EXERCISE PROMPT -> Your job is to report every line of the entries that has "States".

Extracted page text data
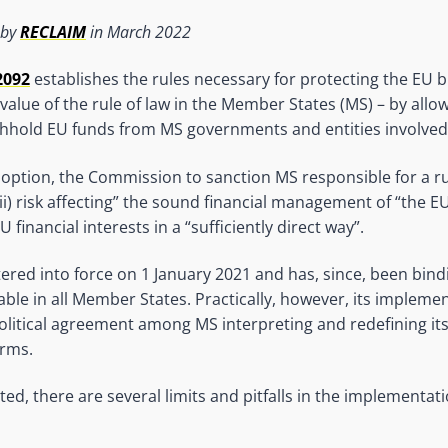
 by
RECLAIM
in March 2022
2092
establishes the rules necessary for protecting the EU b
value of the rule of law in the Member States (MS) – by allo
hold EU funds from MS governments and entities involved i
doption, the Commission to sanction MS responsible for a rul
r (ii) risk affecting” the sound financial management of “the 
 financial interests in a “sufficiently direct way”.
ered into force on 1 January 2021 and has, since, been bindin
cable in all Member States. Practically, however, its implem
olitical agreement among MS interpreting and redefining it
rms.
ed, there are several limits and pitfalls in the implementati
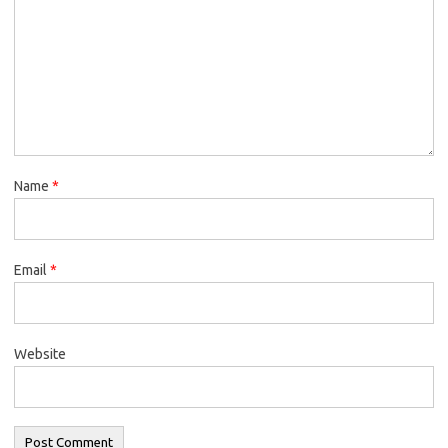
Name
*
Email
*
Website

RESULT OF THE EXERCISE ->
value of the rule of law in the Member States (MS) – by allo
cable in all Member States. Practically, however, its implem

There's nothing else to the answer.